*The problem*: Reproduce, exactly, the lines of the material below from the line containing "Найти в Санкт-Петербурге" through the line containing "Бесплатная музыка в Санкт-Петербурге", with both end lines included and nothing else.

*Records to use*:
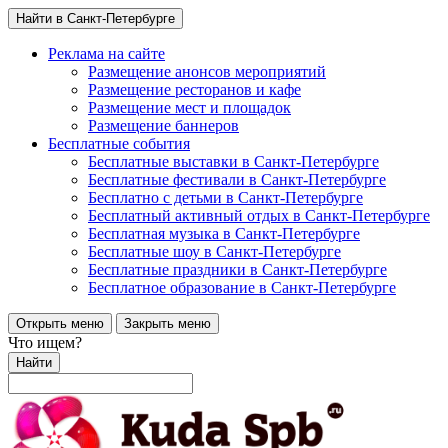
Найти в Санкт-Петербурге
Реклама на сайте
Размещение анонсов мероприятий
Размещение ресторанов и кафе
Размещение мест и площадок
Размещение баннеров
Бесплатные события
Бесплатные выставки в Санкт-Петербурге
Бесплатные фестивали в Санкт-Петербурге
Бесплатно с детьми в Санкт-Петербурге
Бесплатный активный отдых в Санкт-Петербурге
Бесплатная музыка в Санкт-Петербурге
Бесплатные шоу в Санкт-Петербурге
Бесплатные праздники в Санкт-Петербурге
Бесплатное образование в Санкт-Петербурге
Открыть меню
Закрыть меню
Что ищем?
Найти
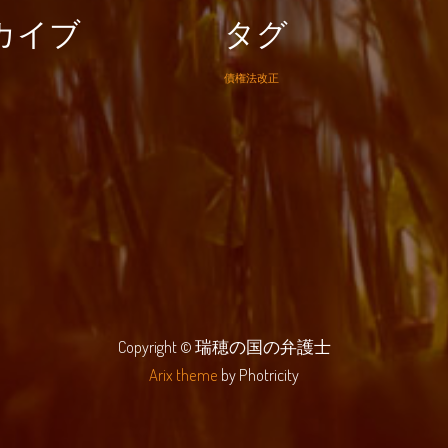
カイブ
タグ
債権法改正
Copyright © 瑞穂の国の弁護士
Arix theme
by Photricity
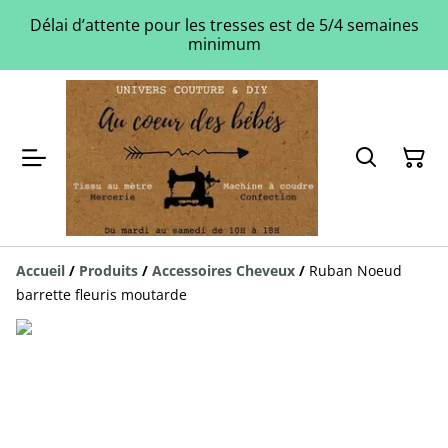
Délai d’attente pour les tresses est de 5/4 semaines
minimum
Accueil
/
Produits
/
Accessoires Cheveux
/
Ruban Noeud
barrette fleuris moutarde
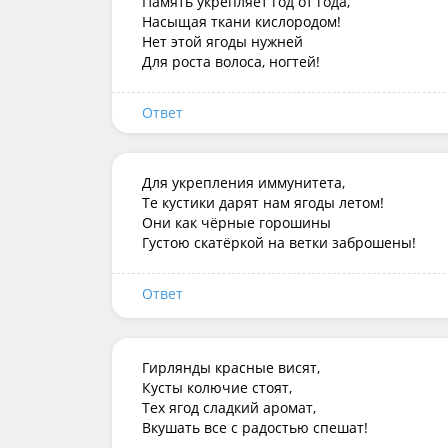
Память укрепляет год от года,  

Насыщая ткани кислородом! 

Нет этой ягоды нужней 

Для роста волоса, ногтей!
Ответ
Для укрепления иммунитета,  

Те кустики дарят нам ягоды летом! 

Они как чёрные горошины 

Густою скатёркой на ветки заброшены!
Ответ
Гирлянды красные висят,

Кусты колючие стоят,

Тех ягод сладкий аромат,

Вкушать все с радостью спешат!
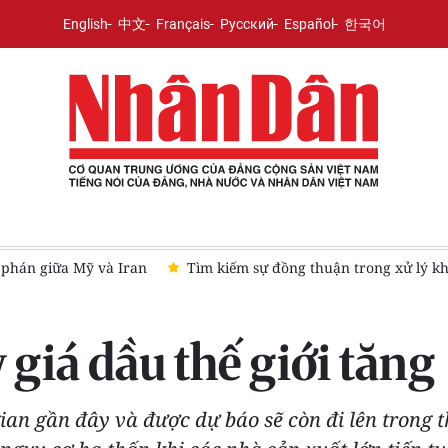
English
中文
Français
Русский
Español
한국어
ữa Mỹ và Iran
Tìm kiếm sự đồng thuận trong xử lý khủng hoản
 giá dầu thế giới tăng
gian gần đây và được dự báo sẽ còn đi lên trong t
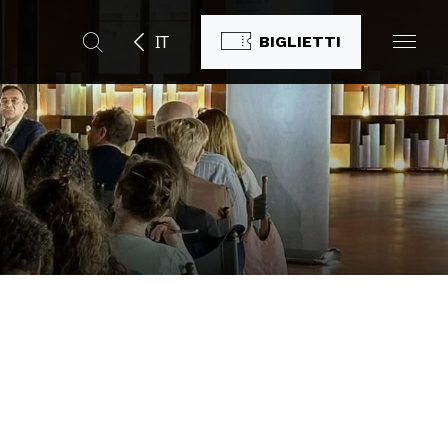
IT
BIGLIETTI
* * *
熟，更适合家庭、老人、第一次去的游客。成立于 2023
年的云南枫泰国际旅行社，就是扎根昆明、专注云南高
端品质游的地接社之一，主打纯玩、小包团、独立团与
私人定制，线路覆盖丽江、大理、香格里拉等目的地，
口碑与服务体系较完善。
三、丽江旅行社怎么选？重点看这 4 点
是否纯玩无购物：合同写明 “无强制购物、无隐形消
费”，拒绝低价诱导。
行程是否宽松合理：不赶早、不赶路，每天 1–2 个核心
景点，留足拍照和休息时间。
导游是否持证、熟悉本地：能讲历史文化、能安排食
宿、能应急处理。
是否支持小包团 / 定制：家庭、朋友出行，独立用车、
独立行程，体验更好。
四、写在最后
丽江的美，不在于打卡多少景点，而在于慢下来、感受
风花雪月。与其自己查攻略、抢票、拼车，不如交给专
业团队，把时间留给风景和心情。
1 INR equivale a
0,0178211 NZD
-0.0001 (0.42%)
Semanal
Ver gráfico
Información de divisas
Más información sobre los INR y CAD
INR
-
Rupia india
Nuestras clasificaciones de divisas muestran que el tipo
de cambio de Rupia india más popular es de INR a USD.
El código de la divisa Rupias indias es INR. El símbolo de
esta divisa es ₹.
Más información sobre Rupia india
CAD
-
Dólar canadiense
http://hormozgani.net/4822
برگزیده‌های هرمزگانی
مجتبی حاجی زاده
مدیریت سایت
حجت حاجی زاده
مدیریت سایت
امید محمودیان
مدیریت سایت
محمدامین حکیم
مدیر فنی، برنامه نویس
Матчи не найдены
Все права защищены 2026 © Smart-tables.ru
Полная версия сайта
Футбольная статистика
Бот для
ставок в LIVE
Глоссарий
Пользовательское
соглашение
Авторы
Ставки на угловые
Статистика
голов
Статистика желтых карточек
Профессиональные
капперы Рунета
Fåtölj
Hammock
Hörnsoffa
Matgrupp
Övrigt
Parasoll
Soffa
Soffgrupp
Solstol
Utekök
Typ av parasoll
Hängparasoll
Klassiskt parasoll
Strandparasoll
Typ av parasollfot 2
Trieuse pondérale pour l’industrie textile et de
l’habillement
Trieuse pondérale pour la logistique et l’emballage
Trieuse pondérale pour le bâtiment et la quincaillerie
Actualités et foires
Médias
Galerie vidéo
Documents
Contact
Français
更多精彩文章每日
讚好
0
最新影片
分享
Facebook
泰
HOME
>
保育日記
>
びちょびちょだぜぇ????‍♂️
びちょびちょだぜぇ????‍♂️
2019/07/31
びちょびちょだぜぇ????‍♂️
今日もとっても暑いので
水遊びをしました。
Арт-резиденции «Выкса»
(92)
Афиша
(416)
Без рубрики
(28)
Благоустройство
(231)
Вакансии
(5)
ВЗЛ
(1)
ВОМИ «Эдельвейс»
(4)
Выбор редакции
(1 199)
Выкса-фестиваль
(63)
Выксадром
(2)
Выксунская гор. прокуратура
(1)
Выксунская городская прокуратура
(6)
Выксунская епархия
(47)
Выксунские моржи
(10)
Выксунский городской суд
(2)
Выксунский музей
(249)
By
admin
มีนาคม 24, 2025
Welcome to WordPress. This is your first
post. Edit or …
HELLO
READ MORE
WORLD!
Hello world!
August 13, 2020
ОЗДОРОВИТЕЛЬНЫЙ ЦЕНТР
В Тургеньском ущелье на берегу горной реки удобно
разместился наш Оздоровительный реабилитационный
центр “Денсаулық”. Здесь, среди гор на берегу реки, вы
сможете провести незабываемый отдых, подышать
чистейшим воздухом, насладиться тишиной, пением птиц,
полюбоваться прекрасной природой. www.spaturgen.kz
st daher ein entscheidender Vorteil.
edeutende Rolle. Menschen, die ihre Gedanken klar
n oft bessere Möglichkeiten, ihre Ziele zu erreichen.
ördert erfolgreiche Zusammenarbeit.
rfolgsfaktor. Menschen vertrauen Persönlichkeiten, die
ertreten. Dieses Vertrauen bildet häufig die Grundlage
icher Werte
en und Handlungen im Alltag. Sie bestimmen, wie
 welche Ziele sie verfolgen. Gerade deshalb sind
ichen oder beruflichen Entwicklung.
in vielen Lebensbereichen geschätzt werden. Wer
* * *
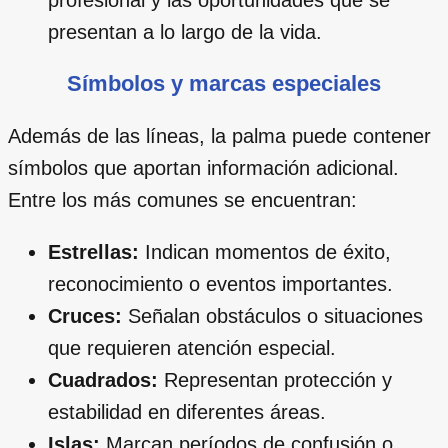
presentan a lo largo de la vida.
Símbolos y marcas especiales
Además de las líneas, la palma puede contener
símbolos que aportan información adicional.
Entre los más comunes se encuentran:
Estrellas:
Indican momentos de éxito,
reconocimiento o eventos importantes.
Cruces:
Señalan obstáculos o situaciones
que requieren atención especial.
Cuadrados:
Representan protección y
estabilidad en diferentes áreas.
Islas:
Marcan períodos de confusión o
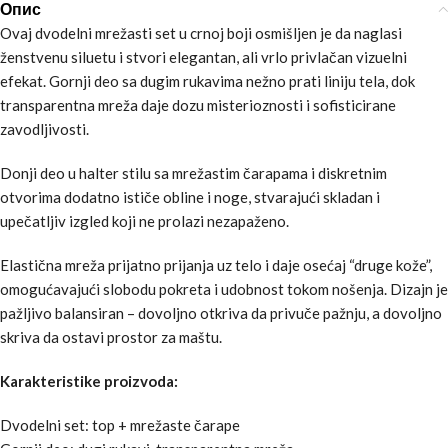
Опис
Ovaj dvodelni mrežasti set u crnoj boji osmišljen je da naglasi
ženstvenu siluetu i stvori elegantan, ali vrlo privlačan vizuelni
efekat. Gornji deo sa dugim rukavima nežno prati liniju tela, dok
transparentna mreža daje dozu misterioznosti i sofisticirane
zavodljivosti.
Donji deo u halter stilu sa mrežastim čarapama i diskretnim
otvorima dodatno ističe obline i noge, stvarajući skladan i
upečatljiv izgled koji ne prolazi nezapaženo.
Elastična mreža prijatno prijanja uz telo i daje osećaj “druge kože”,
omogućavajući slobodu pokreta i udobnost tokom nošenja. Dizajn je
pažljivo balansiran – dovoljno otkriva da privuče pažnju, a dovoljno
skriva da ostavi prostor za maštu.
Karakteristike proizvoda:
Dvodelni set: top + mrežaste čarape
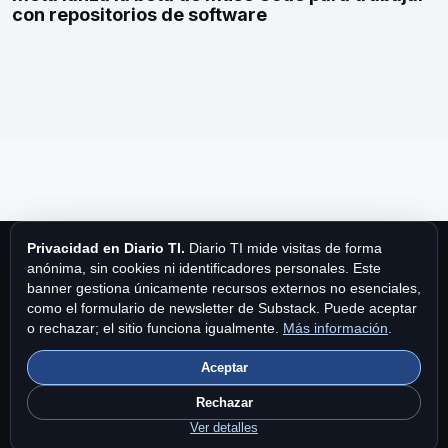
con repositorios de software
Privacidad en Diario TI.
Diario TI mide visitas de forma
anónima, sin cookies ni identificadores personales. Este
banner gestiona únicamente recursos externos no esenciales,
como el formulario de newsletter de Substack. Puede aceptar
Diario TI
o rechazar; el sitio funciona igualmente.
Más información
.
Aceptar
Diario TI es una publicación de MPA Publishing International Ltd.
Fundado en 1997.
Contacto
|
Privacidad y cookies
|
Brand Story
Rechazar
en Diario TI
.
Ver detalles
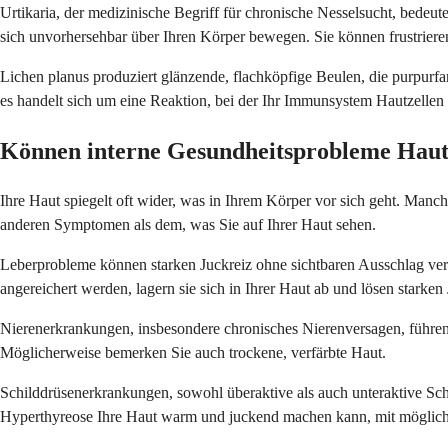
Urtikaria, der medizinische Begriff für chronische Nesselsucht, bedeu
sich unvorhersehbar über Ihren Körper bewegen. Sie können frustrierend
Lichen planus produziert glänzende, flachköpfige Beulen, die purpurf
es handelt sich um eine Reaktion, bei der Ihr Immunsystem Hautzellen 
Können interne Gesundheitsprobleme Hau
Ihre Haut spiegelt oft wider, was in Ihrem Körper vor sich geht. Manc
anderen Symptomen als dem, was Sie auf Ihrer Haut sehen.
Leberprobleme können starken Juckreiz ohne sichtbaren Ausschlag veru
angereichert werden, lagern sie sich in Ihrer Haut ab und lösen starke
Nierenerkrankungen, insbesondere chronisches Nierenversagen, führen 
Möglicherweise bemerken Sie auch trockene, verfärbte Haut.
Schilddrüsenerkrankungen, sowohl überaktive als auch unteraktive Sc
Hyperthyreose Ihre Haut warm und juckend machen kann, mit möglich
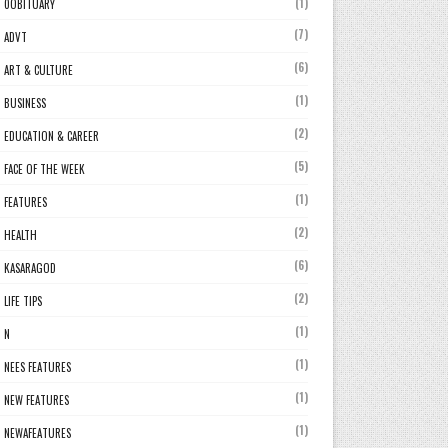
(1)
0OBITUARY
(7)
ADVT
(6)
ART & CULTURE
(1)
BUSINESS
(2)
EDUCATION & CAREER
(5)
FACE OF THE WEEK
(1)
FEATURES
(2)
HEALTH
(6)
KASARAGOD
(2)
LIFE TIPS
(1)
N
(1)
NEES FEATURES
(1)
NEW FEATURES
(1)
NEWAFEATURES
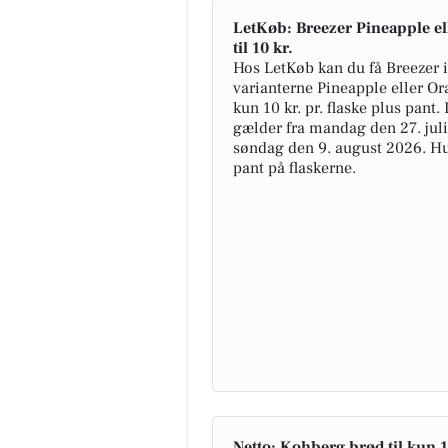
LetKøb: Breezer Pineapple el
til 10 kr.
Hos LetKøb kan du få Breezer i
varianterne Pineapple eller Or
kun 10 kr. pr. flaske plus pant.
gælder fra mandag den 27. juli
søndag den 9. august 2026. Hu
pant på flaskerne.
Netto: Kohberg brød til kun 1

*Task solution*:
Найти в Санкт-Петербурге
Реклама на сайте
Размещение анонсов мероприятий
Размещение ресторанов и кафе
Размещение мест и площадок
Размещение баннеров
Бесплатные события
Бесплатные выставки в Санкт-Петербурге
Бесплатные фестивали в Санкт-Петербурге
Бесплатно с детьми в Санкт-Петербурге
Бесплатный активный отдых в Санкт-Петербурге
Бесплатная музыка в Санкт-Петербурге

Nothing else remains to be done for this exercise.